From USA, Rick Lahkar, whose father worked as a manager at Cinnamara, during early 80’s had called in the dead of night to reminisce on those happy times at Cinnamara..

Nearer home Pradhuman Singh Bhati who was the General Manager of Corporate affairs at Reliance Industries Ltd two years ago had contacted him. His father Guman Singh was the manager of several gardens under Jorehaut Tea Company, when it was owned by the British.

Cinnamara tea estate is itself steeped in history. The garden was established by Maniram Dewan, considered to be Assam’s first indigenous tea planter. He was later hanged by the British for treachery in 1858.. It was acquired by the second oldest tea company in Assam, the British owned Jorehaut Tea Company before being acquired by the government of Assam in 1970 the owned Assam Tea Corporation Limited in 1972.

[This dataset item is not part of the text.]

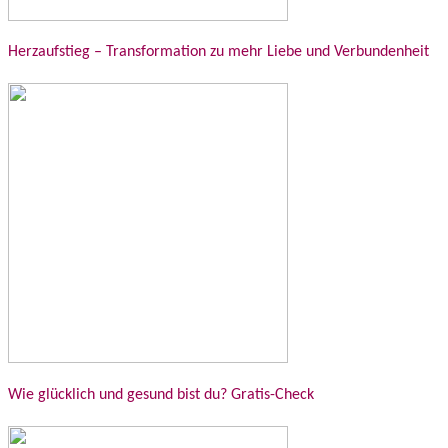
Herzaufstieg – Transformation zu mehr Liebe und Verbundenheit
Wie glücklich und gesund bist du? Gratis-Check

While Borthakur’s work as district NRC officer in charge takes him to different places his first passion is tea and thus the tea bungalows loomed large in his horizon.

He said that he had chronicled nine bungalows of Cinnamara tea estate which has a total of 19 including those in the out divisions and adjoining Tocklai tea estate, which was once part of the Cinnamara Tea Estate.

Borthakur revealed a long list of his sources from whom he had collected the information from some people like Shitangshu Hazarika, Manager of Naginijan TE, Bipul Potongiya, Manager of Missamora TE, Swapan Deka, Manager of Cinnamara TE, Diganta Baruah from Delhi who was at Cinnamara TE during his childhood. Geetaly Hazarika whose father worked at Cinnamara in 1970’s, Nawab Ashrafut Daula, whose father and uncle both worked at Cinnamara, Janardan Sarma, who lives near the garden.

Information was garnered from Iftikar Hussain, former Commissioner, upper Assam, Tanuj Goswami,, retired CEO, Jorhat Zila Parishad Debojit Goswami who works at Cinnamara TE now.  And also from Lakhimi Nayak, Meena Tasha and anganwadi workers at Cinnamara.

“I also drew a few interesting facts from some  memoirs by various writers, some from books like ‘All about tea , a history of Jorehaut tea company,, articles from some journals, etc.” he said.

“It was (late) Puran Mirdha, an old tea worker I met several years ago who threw interesting light on British managers under whom he had served,” Borthakur said.

Narrating about the welfare activities initiated by the British towards the labourers during 50’s and 60’s as told by Mirdha, Borthakur said that the Cinnamara tea estate hospital was one of the best in those times.

“The Managers had cared for us, our health and families, our houses were painted annually, the lines kept clean and we had running water in our taps, something not made available now,” Mirdha had told Borthakur.